A talented, mobile, intelligent quarterback with a strong arm who doesn't have his talents fully utilized by the Shana-clan? Part of me thinks Donovan isn't talking about RGIII here. I can't put my finger on who he's referring to. Perhaps he should have given more clues. "Here's a guy who grew up in Chicago and went to a school with an affinity for orange and played for a franchise without any Super Bowl titles and is speaking the sentence that are you listening to at this very moment." That would have clarified things a bit better. Oh, and McNabb blasting Shanahan for having too much ego? Don't walk barefoot amongst the ruins of your glass house, my friend.

"We're talking about Mike Shanahan and the things he was able to do in Denver. Well, I have a couple of names for you that Mike Shanahan -- quarterbacks he's coached -- and the lack of success that he's had. We had John Beck, who was 0-4. Rex Grossman, who was 6-11. Jay Cutler, who was prized possession, 17-20. [Skip Bayless, off camera: "Wow." The "wow" is what makes you know the point is salient.] Jake Plummer, a guy who had success -- led them to the AFC championship against Pittsburgh, as we know*, and then benched him the next year because he wouldn't do what you wanted him to do, pretty much. Brian Griese, who was supposed to be the heir apparent to John Elway and hasn't had a lot of success."

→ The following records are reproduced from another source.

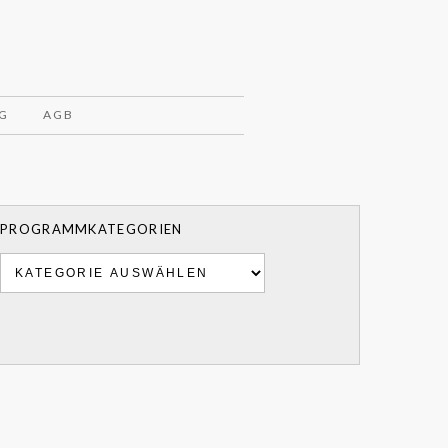
G
AGB
PROGRAMMKATEGORIEN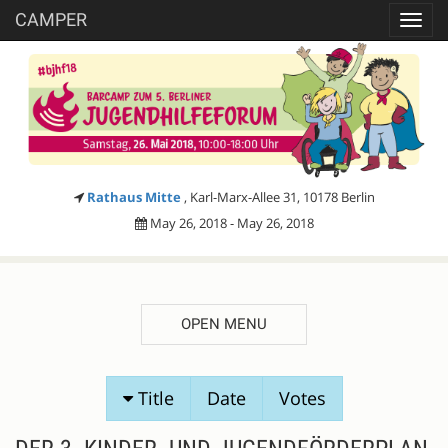
CAMPER
Toggl
navig
Rathaus Mitte
, Karl-Marx-Allee 31, 10178 Berlin
May 26, 2018 - May 26, 2018
OPEN MENU
SESSION
Title
Date
Votes
PROPOSALS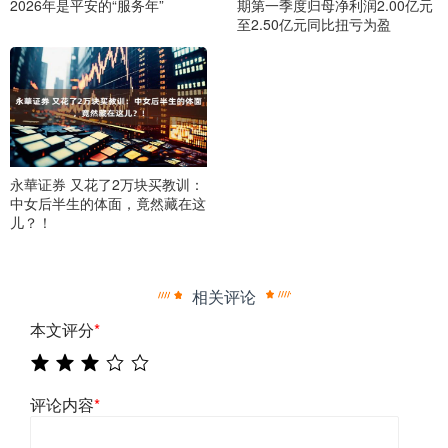
2026年是平安的“服务年”
期第一季度归母净利润2.00亿元
至2.50亿元同比扭亏为盈
永華证券 又花了2万块买教训：
中女后半生的体面，竟然藏在这
儿？！
相关评论
本文评分
*
评论内容
*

Huh, another name is conspicuously absent from McNabb's recollection of failed Shanahan quarterbacks. But who? WHO? Who. Could. It. Be. Hmm...

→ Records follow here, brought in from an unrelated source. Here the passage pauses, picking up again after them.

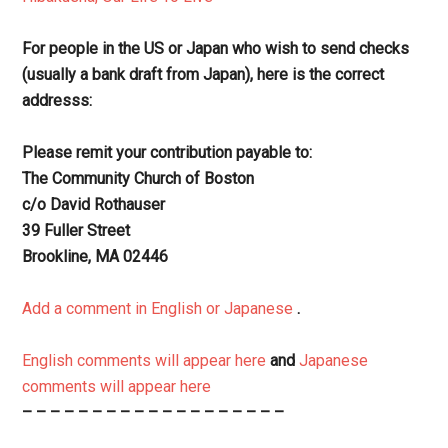
For people in the US or Japan who wish to send checks
(usually a bank draft from Japan), here is the correct
addresss:
Please remit your contribution payable to:
The Community Church of Boston
c/o David Rothauser
39 Fuller Street
Brookline, MA 02446
Add a comment in English or Japanese
.
English comments will appear here
and
Japanese
comments will appear here
– – – – – – – – – – – – – – – – – – –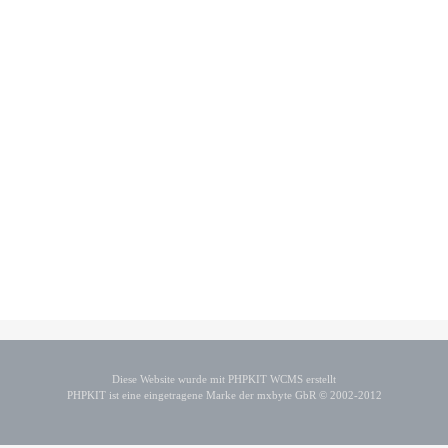
Diese Website wurde mit PHPKIT WCMS erstellt
PHPKIT ist eine eingetragene Marke der mxbyte GbR © 2002-2012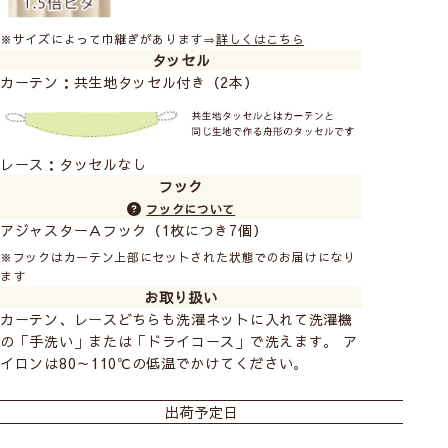
※サイズによって巾継ぎがあります⇒
詳しくはこちら
タッセル
カーテン：共生地タッセル付き（2本）
レース：タッセルなし
フック
フックについて
アジャスターＡフック（1枚につき7個）
※フックはカーテン上部にセットされた状態でのお届けになり
ます
お取り扱い
カーテン、レースどちらも洗濯ネットに入れて洗濯機
の「手洗い」または「ドライコース」で洗えます。 ア
イロンは80～110℃の低温でかけてください。
おすすめ商品
出荷予定日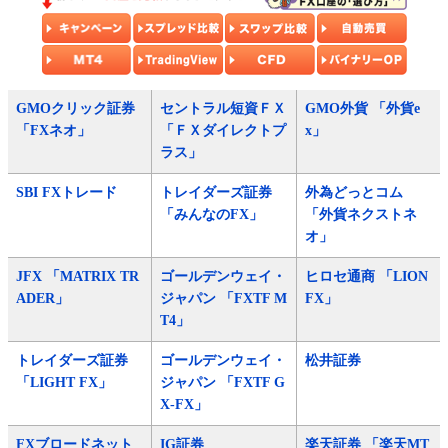
GMOクリック証券
セントラル短資ＦＸ
GMO外貨 「外貨e
「FXネオ」
「ＦＸダイレクトプ
x」
ラス」
SBI FXトレード
トレイダーズ証券
外為どっとコム
「みんなのFX」
「外貨ネクストネ
オ」
JFX 「MATRIX TR
ゴールデンウェイ・
ヒロセ通商 「LION
ADER」
ジャパン 「FXTF M
FX」
T4」
トレイダーズ証券
ゴールデンウェイ・
松井証券
「LIGHT FX」
ジャパン 「FXTF G
X-FX」
FXブロードネット
IG証券
楽天証券 「楽天MT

* He forgot to add "because we looked it up on Wikipedia this morning while we were preparing this measured rant" to the end of the phrase. Donovan didn't know the overtime rules. He surely doesn't know that Plummer lost in the AFC championship to the Steelers.

"What type of offense do you run with [RGIII]? Is it the spread offense that you try to continue to flourish that he's been successful in? Or are you going to have him in a foxhole with a makeshift offensive line and keep bringing in receivers, you have a solid tight end in Fred Davis that you need to feature, what are we going to see?"

The only thing missing from this segment was video of McNabb sharpening his axe. He's taking a Bunyanesque swing at his old coach but, judging by his recent play, he probably came up short and barely hit Shanahan's feet.

"I don't think it's a great fit. [...] If this doesn't work this year, we don't see a splash like a Cam Newton splash, this could be it."

Just to reiterate: McNabb thinks that if RGIII isn't an instant success and doesn't match one of the greatest rookie seasons in the history of football, then Mike Shanahan is out in Washington. Remember that. It will be useful later.

[Ravens coach John Harbaugh says loss to Pats will sting 'forever'

Bayless then asked McNabb whether he had an axe to grind because of the way he was treated in Washington.

"You know what, I do, but I don't. The whole deal about it is, you know, we hear so much about players who move on somewhere, how the next year would be a lot better, give them a chance to learn the offense and understand what we do. Give him a chance to kind of get his feet up under him and get adjusted to the guys -- I never got that chance."

If there's anything 11-year veterans acquired for multiple draft picks and paid millions of dollars need, it's a chance. McNabb was acquired in April. How was he supposed to learn the offense in only five months? It's unreasonable to think any professional athlete could get acclimated to a new system so quickly!

There's also a certain irony in McNabb whining about not getting enough time while advocating for Shanahan's firing after 16 games if RGIII doesn't produce. Surely a coach should get the same chance to "learn" and "understand" and "get his feet up under him" and "get adjusted to the guys" that a player does, right?